WORK TO COMPLETE:
Two lines mark the range in the entries below: the one holding "バルセロナには、ガウディの作品が街中にあり、それ" and the one holding "وجني الأرباح وتحليل". Set down those two and all lines between them, exactly.

(Dataset entries)
============================================================

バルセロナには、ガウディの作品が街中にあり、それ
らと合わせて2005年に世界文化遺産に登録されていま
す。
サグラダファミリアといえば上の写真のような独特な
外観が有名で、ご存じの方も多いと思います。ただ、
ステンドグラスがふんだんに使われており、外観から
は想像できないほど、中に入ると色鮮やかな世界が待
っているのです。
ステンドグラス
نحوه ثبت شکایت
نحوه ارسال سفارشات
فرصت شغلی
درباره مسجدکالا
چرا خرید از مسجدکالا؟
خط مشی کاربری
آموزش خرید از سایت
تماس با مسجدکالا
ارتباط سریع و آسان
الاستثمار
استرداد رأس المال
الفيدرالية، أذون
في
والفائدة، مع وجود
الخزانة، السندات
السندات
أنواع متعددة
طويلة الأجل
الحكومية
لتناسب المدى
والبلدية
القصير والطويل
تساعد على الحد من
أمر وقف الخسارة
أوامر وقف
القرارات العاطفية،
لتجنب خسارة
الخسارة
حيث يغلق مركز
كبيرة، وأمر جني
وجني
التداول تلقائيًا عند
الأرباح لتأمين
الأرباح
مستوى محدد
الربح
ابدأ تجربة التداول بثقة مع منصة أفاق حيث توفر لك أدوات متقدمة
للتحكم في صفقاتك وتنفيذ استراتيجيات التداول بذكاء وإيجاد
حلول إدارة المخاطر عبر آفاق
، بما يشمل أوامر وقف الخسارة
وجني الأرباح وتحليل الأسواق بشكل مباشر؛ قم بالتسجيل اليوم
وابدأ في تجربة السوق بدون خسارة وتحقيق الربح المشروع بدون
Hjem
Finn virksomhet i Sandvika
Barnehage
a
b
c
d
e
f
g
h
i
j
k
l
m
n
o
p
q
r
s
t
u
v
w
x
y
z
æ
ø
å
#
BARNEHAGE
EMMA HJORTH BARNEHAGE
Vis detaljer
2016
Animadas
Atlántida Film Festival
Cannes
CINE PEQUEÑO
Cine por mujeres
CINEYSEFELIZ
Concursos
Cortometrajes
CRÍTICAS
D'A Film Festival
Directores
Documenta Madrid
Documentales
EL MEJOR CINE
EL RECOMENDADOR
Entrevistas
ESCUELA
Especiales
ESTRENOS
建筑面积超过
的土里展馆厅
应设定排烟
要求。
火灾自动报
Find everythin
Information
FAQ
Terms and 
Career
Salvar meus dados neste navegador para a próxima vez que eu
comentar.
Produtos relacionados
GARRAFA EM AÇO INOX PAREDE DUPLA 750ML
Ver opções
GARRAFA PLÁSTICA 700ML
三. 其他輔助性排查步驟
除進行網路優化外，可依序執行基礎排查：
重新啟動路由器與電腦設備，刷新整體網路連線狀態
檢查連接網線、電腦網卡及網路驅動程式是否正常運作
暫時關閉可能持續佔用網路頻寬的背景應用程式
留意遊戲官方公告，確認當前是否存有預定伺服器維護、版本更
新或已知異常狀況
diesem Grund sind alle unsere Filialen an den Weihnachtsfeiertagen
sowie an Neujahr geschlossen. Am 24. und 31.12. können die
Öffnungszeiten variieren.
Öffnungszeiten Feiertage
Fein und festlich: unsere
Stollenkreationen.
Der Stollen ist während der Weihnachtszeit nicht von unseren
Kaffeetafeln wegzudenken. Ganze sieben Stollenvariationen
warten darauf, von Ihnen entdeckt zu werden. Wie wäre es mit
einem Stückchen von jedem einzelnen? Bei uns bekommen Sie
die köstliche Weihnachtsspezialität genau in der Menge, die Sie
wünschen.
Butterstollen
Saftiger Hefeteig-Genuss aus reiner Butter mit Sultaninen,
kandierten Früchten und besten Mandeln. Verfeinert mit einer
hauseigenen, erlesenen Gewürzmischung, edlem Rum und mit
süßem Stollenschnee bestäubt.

============================================================

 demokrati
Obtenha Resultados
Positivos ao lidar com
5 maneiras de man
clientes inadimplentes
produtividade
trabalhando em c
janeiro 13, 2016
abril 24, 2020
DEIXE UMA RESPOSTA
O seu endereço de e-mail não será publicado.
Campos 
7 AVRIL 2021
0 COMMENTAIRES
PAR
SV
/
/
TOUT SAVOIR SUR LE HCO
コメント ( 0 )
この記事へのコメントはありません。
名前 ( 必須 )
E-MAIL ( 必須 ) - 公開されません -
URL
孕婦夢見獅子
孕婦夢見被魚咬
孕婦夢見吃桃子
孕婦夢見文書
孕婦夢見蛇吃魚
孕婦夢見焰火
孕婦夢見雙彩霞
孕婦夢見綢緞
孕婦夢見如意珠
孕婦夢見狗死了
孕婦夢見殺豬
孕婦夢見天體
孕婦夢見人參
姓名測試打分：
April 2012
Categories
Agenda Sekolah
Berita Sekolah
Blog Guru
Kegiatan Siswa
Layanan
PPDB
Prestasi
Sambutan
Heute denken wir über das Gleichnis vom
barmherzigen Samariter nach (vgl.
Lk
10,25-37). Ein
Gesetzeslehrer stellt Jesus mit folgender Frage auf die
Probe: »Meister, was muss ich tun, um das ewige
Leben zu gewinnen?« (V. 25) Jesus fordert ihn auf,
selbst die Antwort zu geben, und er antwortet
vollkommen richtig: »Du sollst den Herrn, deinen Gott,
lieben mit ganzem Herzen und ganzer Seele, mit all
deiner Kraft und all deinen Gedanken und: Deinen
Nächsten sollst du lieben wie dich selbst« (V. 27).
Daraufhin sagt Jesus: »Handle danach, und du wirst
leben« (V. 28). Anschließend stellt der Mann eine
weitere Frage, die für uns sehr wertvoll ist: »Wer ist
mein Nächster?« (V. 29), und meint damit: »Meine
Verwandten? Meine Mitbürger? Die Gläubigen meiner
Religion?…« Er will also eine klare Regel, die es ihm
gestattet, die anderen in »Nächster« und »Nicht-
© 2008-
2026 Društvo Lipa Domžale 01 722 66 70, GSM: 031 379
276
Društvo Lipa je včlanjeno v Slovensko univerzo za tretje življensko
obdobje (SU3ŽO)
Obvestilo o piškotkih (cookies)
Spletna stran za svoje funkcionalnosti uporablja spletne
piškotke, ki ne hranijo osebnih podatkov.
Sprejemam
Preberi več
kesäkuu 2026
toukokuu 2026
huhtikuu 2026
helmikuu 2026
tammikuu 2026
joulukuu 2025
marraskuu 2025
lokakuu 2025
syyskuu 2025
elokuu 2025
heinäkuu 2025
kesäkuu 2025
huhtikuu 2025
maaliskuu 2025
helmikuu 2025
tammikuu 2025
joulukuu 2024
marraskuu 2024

============================================================

OUTPUT OF THE EXERCISE:
バルセロナには、ガウディの作品が街中にあり、それ
らと合わせて2005年に世界文化遺産に登録されていま
す。
サグラダファミリアといえば上の写真のような独特な
外観が有名で、ご存じの方も多いと思います。ただ、
ステンドグラスがふんだんに使われており、外観から
は想像できないほど、中に入ると色鮮やかな世界が待
っているのです。
ステンドグラス
نحوه ثبت شکایت
نحوه ارسال سفارشات
فرصت شغلی
درباره مسجدکالا
چرا خرید از مسجدکالا؟
خط مشی کاربری
آموزش خرید از سایت
تماس با مسجدکالا
ارتباط سریع و آسان
الاستثمار
استرداد رأس المال
الفيدرالية، أذون
في
والفائدة، مع وجود
الخزانة، السندات
السندات
أنواع متعددة
طويلة الأجل
الحكومية
لتناسب المدى
والبلدية
القصير والطويل
تساعد على الحد من
أمر وقف الخسارة
أوامر وقف
القرارات العاطفية،
لتجنب خسارة
الخسارة
حيث يغلق مركز
كبيرة، وأمر جني
وجني
التداول تلقائيًا عند
الأرباح لتأمين
الأرباح
مستوى محدد
الربح
ابدأ تجربة التداول بثقة مع منصة أفاق حيث توفر لك أدوات متقدمة
للتحكم في صفقاتك وتنفيذ استراتيجيات التداول بذكاء وإيجاد
حلول إدارة المخاطر عبر آفاق
، بما يشمل أوامر وقف الخسارة
وجني الأرباح وتحليل الأسواق بشكل مباشر؛ قم بالتسجيل اليوم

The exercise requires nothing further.